In your copy, reproduce each entry exactly and leave out the pictures.
>>>>
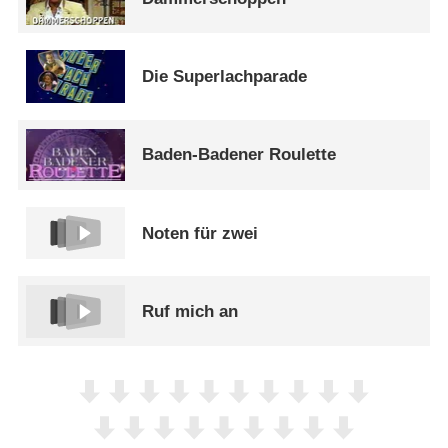
Die Superlachparade
Baden-Badener Roulette
Noten für zwei
Ruf mich an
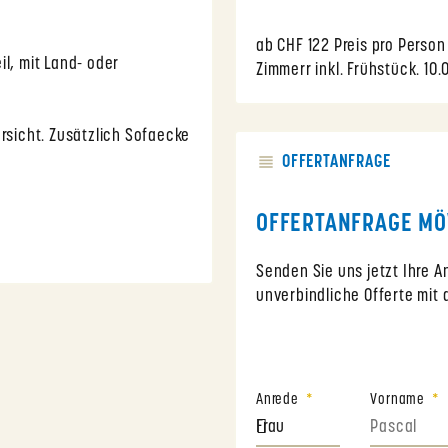
ab CHF 122 Preis pro Perso
il, mit Land- oder
Zimmerr inkl. Frühstück. 10.
ersicht. Zusätzlich Sofaecke
OFFERTANFRAGE
OFFERTANFRAGE MÖ
Senden Sie uns jetzt Ihre 
unverbindliche Offerte mit 
Anrede
Vorname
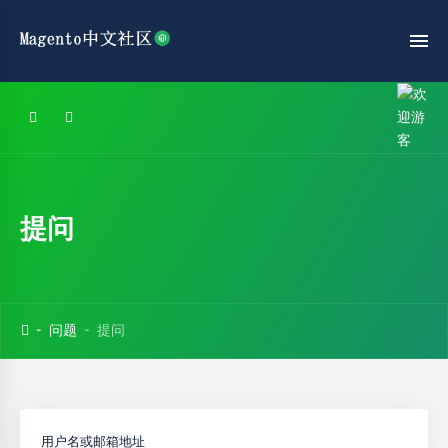
提问
问题
提问
用户名或邮箱地址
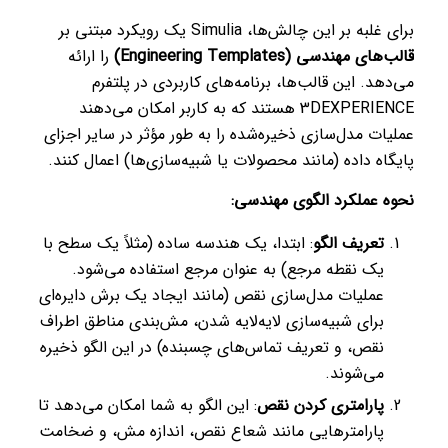
برای غلبه بر این چالش‌ها، Simulia یک رویکرد مبتنی بر
قالب‌های مهندسی (Engineering Templates)
را ارائه
می‌دهد. این قالب‌ها، برنامه‌های کاربردی در پلتفرم
3DEXPERIENCE هستند که به کاربر امکان می‌دهند
عملیات مدل‌سازی ذخیره‌شده را به طور مؤثر در سایر اجزای
پایگاه داده (مانند محصولات یا شبیه‌سازی‌ها) اعمال کنند.
نحوه عملکرد الگوی مهندسی:
تعریف الگو
: ابتدا، یک هندسه ساده (مثلاً یک سطح با
یک نقطه مرجع) به عنوان مرجع استفاده می‌شود.
عملیات مدل‌سازی نقص (مانند ایجاد یک برش دایره‌ای
برای شبیه‌سازی لایه‌لایه شدن، مش‌بندی مناطق اطراف
نقص، و تعریف تماس‌های چسبنده) در این الگو ذخیره
می‌شوند.
پارامتری کردن نقص
: این الگو به شما امکان می‌دهد تا
پارامترهایی مانند شعاع نقص، اندازه مش، و ضخامت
<<<<
Reply to the task:
Die Superlachparade
Baden-Badener Roulette
Noten für zwei
Ruf mich an
ab CHF 122 Preis pro Perso
il, mit Land- oder
Zimmerr inkl. Frühstück. 10.
ersicht. Zusätzlich Sofaecke
OFFERTANFRAGE
OFFERTANFRAGE MÖ
Senden Sie uns jetzt Ihre 
unverbindliche Offerte mit 
Anrede
Vorname
提问
问题
提问
用户名或邮箱地址
برای غلبه بر این چالش‌ها، Simulia یک رویکرد مبتنی بر
قالب‌های مهندسی (Engineering Templates)
را ارائه
می‌دهد. این قالب‌ها، برنامه‌های کاربردی در پلتفرم
3DEXPERIENCE هستند که به کاربر امکان می‌دهند
عملیات مدل‌سازی ذخیره‌شده را به طور مؤثر در سایر اجزای
پایگاه داده (مانند محصولات یا شبیه‌سازی‌ها) اعمال کنند.
نحوه عملکرد الگوی مهندسی:
تعریف الگو
: ابتدا، یک هندسه ساده (مثلاً یک سطح با
یک نقطه مرجع) به عنوان مرجع استفاده می‌شود.
عملیات مدل‌سازی نقص (مانند ایجاد یک برش دایره‌ای
برای شبیه‌سازی لایه‌لایه شدن، مش‌بندی مناطق اطراف
نقص، و تعریف تماس‌های چسبنده) در این الگو ذخیره
می‌شوند.
پارامتری کردن نقص
: این الگو به شما امکان می‌دهد تا
پارامترهایی مانند شعاع نقص، اندازه مش، و ضخامت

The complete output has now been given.